Frau von Danglars stieß einen furchtbaren Schrei aus und sagte, Villeforts Hande ergreifend:

»Mein Kind war lebend! Sie haben mein lebendiges Kind begraben, Sie waren nicht überzeugt, daß es tot war? O Herr, o Herr!«

Frau von Danglars hatte sich erhoben und fast drohend zu dem königlichen Prokurator gewendet.

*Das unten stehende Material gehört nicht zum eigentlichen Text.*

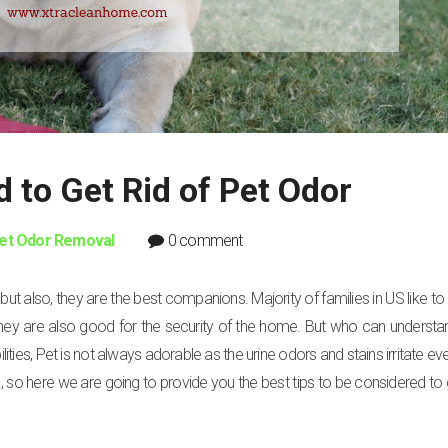
d to Get Rid of Pet Odor
et Odor Removal
0 comment
t also, they are the best companions. Majority of families in US like to 
hey are also good for the security of the home. But who can understa
lities, Pet is not always adorable as the urine odors and stains irritate ev
s, so here we are going to provide you the best tips to be considered to g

»Was weiß ich,« sagte dieser mit starrem Blick, der anzeigte, daß dieser starke Mann der Verzweiflung und dem Wahnsinn nahe sei, »ich erzähle es, wie alles bisher.«

»Ach, mein Kind, mein armes Kind!« rief die Baronin, sich in den Stuhl werfend und ihre Seufzer mit dem Taschentuche erstickend.

Villefort kam zu sich und suchte diesen fürchterlichen Sturm, der sich in dem Mutterherzen gegen ihn erhob, zu beschwichtigen: er stand also auf und sagte zur Baronin in leisem Tone:

»Sie begreifen wohl, daß, wenn es so ist, wir verloren sind; das Kind lebt, und jemand weiß es, daß es lebt, folglich auch unser Geheimnis, und da Monte Christo zu uns von einem begrabenen Kinde gesprochen hat, welches nicht dort begraben ist, so weiß er davon.«

»Gott, gerechter, rächender Gott!« flüsterte Hermine.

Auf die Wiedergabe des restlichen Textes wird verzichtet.